UBC Community, Partners, and Alumni Publications

Conceptualising Addiction as Disability in Discrimination Law : A Situated Comparison Bunn, Rebecca


People labelled as having an addiction and people with disabilities face significant discrimination in their daily lives. In countries where targeted disability discrimination law is applied, it is often assumed that including addiction in the definition of disability will protect those labelled as having an addiction from discrimination. Several scholars have considered the effects of excluding addiction from the remit of discrimination law, but there has been less work examining the consequences – both positive and negative – of including addiction. Using the method of ‘situated comparisons’ developed by intersectionality scholars, this article interrogates how addiction and disability are co-constituted in two contrasting legal and geographical contexts, where people labelled as having an addiction have sought to assert their right to equality before the law.
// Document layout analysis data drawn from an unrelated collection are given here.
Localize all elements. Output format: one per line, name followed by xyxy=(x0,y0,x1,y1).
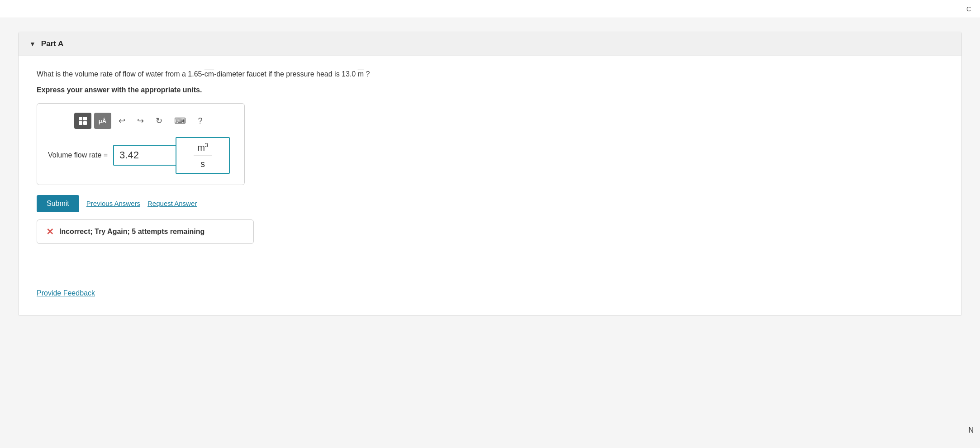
provide-feedback-button[interactable]: Provide Feedback xyxy=(37,289,95,297)
request-answer-button[interactable]: Request Answer xyxy=(147,200,197,207)
express-instruction: Express your answer with the appropriate… xyxy=(37,86,943,94)
toolbar: μÅ ↩ ↪ ↻ ⌨ ? xyxy=(48,113,233,129)
answer-input[interactable] xyxy=(113,145,176,166)
answer-box: μÅ ↩ ↪ ↻ ⌨ ? Volume flow rat xyxy=(37,103,245,185)
redo-button[interactable]: ↪ xyxy=(133,114,148,128)
help-icon: ? xyxy=(198,116,202,126)
next-label: N xyxy=(968,426,974,434)
result-message: Incorrect; Try Again; 5 attempts remaini… xyxy=(59,228,205,236)
fraction-line xyxy=(194,156,212,156)
mu-label: μÅ xyxy=(99,118,106,124)
redo-icon: ↪ xyxy=(137,116,144,126)
part-body: What is the volume rate of flow of water… xyxy=(19,56,961,315)
actions-row: Submit Previous Answers Request Answer xyxy=(37,195,943,212)
input-row: Volume flow rate = m3 s xyxy=(48,137,233,174)
fraction-denominator: s xyxy=(200,157,205,169)
result-box: ✕ Incorrect; Try Again; 5 attempts remai… xyxy=(37,219,254,244)
undo-icon: ↩ xyxy=(119,116,125,126)
help-button[interactable]: ? xyxy=(193,114,208,128)
fraction-numerator: m3 xyxy=(197,142,208,155)
mu-button[interactable]: μÅ xyxy=(94,113,111,129)
refresh-button[interactable]: ↻ xyxy=(151,114,167,128)
keyboard-icon: ⌨ xyxy=(174,116,186,126)
top-bar-text: C xyxy=(966,5,971,13)
answer-label: Volume flow rate = xyxy=(48,151,108,159)
main-content: ▼ Part A What is the volume rate of flow… xyxy=(18,32,962,316)
previous-answers-button[interactable]: Previous Answers xyxy=(86,200,140,207)
grid-button[interactable] xyxy=(74,113,91,129)
submit-button[interactable]: Submit xyxy=(37,195,79,212)
part-header: ▼ Part A xyxy=(19,32,961,56)
top-bar: C xyxy=(0,0,980,18)
keyboard-button[interactable]: ⌨ xyxy=(170,114,190,128)
fraction-box[interactable]: m3 s xyxy=(176,137,230,174)
question-text: What is the volume rate of flow of water… xyxy=(37,69,943,80)
undo-button[interactable]: ↩ xyxy=(114,114,130,128)
exponent: 3 xyxy=(205,142,208,148)
part-title: Part A xyxy=(41,39,63,48)
next-nav[interactable]: N xyxy=(962,422,980,439)
grid-icon xyxy=(79,117,87,125)
incorrect-icon: ✕ xyxy=(46,226,54,237)
refresh-icon: ↻ xyxy=(156,116,162,126)
collapse-arrow-icon[interactable]: ▼ xyxy=(29,40,36,48)
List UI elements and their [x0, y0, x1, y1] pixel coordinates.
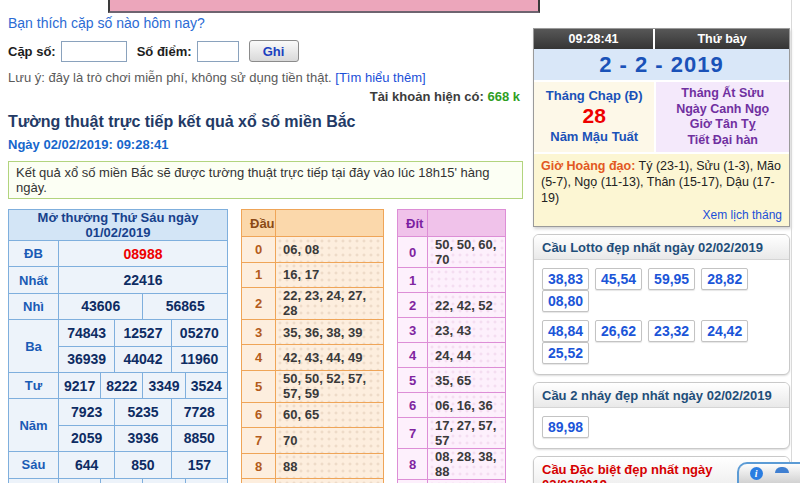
learn-more-link[interactable]: [Tìm hiểu thêm]: [335, 70, 425, 85]
numbers-cell: 35, 36, 38, 39: [276, 319, 384, 345]
prize-row: Bảy52380857: [9, 478, 228, 483]
lotto-pair[interactable]: 23,32: [648, 320, 695, 342]
digit-cell: 8: [398, 449, 428, 480]
lotto-pair[interactable]: 08,80: [542, 290, 589, 312]
prize-number: 74843: [59, 320, 115, 346]
sidebar: 09:28:41 Thứ bảy 2 - 2 - 2019 Tháng Chạp…: [533, 28, 790, 483]
double-section-title: Cầu 2 nháy đẹp nhất ngày 02/02/2019: [534, 383, 789, 408]
digit-row: 660, 65: [242, 402, 384, 428]
lotto-pair[interactable]: 25,52: [542, 342, 589, 364]
numbers-cell: 70: [276, 428, 384, 454]
clock-time: 09:28:41: [534, 29, 655, 49]
lunar-month: Tháng Chạp (Đ): [534, 87, 654, 104]
prize-number: 05270: [171, 320, 227, 346]
numbers-cell: 35, 65: [428, 368, 506, 393]
prize-label: Sáu: [9, 452, 59, 478]
page-title: Tường thuật trực tiếp kết quả xổ số miền…: [8, 113, 523, 131]
canchi-hour: Giờ Tân Tỵ: [656, 117, 789, 133]
balance-value: 668 k: [487, 89, 520, 104]
ad-banner[interactable]: [108, 0, 540, 13]
numbers-cell: 88: [276, 453, 384, 479]
canchi-month: Tháng Ất Sửu: [656, 86, 789, 102]
person-icon[interactable]: [774, 466, 789, 482]
digit-row: 808, 28, 38, 88: [398, 449, 506, 480]
results-area: Mở thưởng Thứ Sáu ngày 01/02/2019 ĐB0898…: [8, 209, 523, 483]
view-month-link[interactable]: Xem lịch tháng: [541, 207, 782, 223]
prize-number: 11960: [171, 346, 227, 372]
canchi-term: Tiết Đại hàn: [656, 133, 789, 149]
prize-number: 157: [171, 452, 227, 478]
digit-cell: 9: [398, 480, 428, 483]
chip-row: 48,8426,6223,3224,4225,52: [542, 320, 781, 364]
digit-row: 888: [242, 453, 384, 479]
prize-row: Ba748431252705270: [9, 320, 228, 346]
prize-number: 08: [143, 478, 185, 483]
balance-label: Tài khoản hiện có:: [370, 89, 484, 104]
pair-question: Bạn thích cặp số nào hôm nay?: [8, 15, 523, 31]
numbers-cell: 22, 23, 24, 27, 28: [276, 288, 384, 320]
pair-input[interactable]: [61, 41, 127, 62]
prize-label: Tư: [9, 372, 59, 398]
lotto-pair[interactable]: 59,95: [648, 268, 695, 290]
numbers-cell: 22, 42, 52: [428, 293, 506, 318]
prize-row: Tư9217822233493524: [9, 372, 228, 398]
numbers-cell: 60, 65: [276, 402, 384, 428]
digit-cell: 5: [398, 368, 428, 393]
lotto-pair[interactable]: 89,98: [542, 416, 589, 438]
digit-row: 050, 50, 60, 70: [398, 237, 506, 268]
lotto-pair[interactable]: 38,83: [542, 268, 589, 290]
prize-number: 08988: [59, 241, 228, 267]
numbers-cell: 50, 50, 52, 57, 57, 59: [276, 370, 384, 402]
points-input[interactable]: [197, 41, 239, 62]
digit-row: 535, 65: [398, 368, 506, 393]
digit-cell: 2: [398, 293, 428, 318]
digit-row: 006, 08: [242, 237, 384, 263]
numbers-cell: 39, 49, 59: [428, 480, 506, 483]
lucky-hours: Giờ Hoàng đạo: Tý (23-1), Sửu (1-3), Mão…: [534, 152, 789, 226]
numbers-cell: 24, 44: [428, 343, 506, 368]
digit-cell: 5: [242, 370, 276, 402]
prize-number: 3349: [143, 372, 185, 398]
prize-number: 8222: [101, 372, 143, 398]
digit-cell: 7: [398, 418, 428, 449]
lucky-hours-label: Giờ Hoàng đạo:: [541, 159, 635, 173]
lotto-pair[interactable]: 26,62: [595, 320, 642, 342]
lunar-year: Năm Mậu Tuất: [534, 128, 654, 145]
weekday: Thứ bảy: [655, 29, 789, 49]
numbers-cell: 50, 50, 60, 70: [428, 237, 506, 268]
digit-row: 606, 16, 36: [398, 393, 506, 418]
prize-number: 8850: [171, 425, 227, 451]
digit-row: 442, 43, 44, 49: [242, 345, 384, 371]
prize-row: ĐB08988: [9, 241, 228, 267]
digit-row: 1: [398, 268, 506, 293]
lotto-pair[interactable]: 28,82: [701, 268, 748, 290]
numbers-cell: 17, 27, 57, 57: [428, 418, 506, 449]
digit-cell: 6: [242, 402, 276, 428]
account-balance: Tài khoản hiện có: 668 k: [8, 89, 520, 104]
calendar-header: 09:28:41 Thứ bảy: [534, 29, 789, 49]
chat-widget[interactable]: i: [737, 462, 800, 483]
prize-number: 57: [185, 478, 227, 483]
digit-row: 770: [242, 428, 384, 454]
prize-label: Bảy: [9, 478, 59, 483]
info-icon[interactable]: i: [750, 467, 763, 480]
prize-number: 644: [59, 452, 115, 478]
main-content: Bạn thích cặp số nào hôm nay? Cặp số: Số…: [8, 15, 523, 483]
prize-row: Năm792352357728: [9, 399, 228, 425]
lotto-pair[interactable]: 48,84: [542, 320, 589, 342]
numbers-cell: 06, 08: [276, 237, 384, 263]
digit-cell: 4: [242, 345, 276, 371]
prize-label: Ba: [9, 320, 59, 373]
double-section-body: 89,98: [534, 408, 789, 448]
tail-table-title: Đít: [398, 210, 428, 237]
prize-number: 3524: [185, 372, 227, 398]
digit-row: 939, 49, 59: [398, 480, 506, 483]
prize-number: 56865: [143, 293, 228, 319]
lotto-section-title: Cầu Lotto đẹp nhất ngày 02/02/2019: [534, 235, 789, 260]
lotto-pair[interactable]: 24,42: [701, 320, 748, 342]
prize-number: 38: [101, 478, 143, 483]
prize-number: 22416: [59, 267, 228, 293]
submit-button[interactable]: Ghi: [249, 40, 299, 62]
lotto-section: Cầu Lotto đẹp nhất ngày 02/02/2019 38,83…: [533, 234, 790, 375]
lotto-pair[interactable]: 45,54: [595, 268, 642, 290]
By comparing the application of targeted discrimination law in Australia with a human rights charter in Canada, it demonstrates how systems of power such as ableism and neoliberalism work through the law to co-constitute addiction and disability in ways that are stigmatising, even within legal approaches that aim to eliminate discrimination. Furthermore, the law, in both contexts, fails to recognise the intersectional nature of discrimination often experienced by these groups. The article contends that conceptualising addiction as a disability will not necessarily reduce the discrimination faced by people labelled as having an addiction; and concludes with recommendations for both policy and legal practice.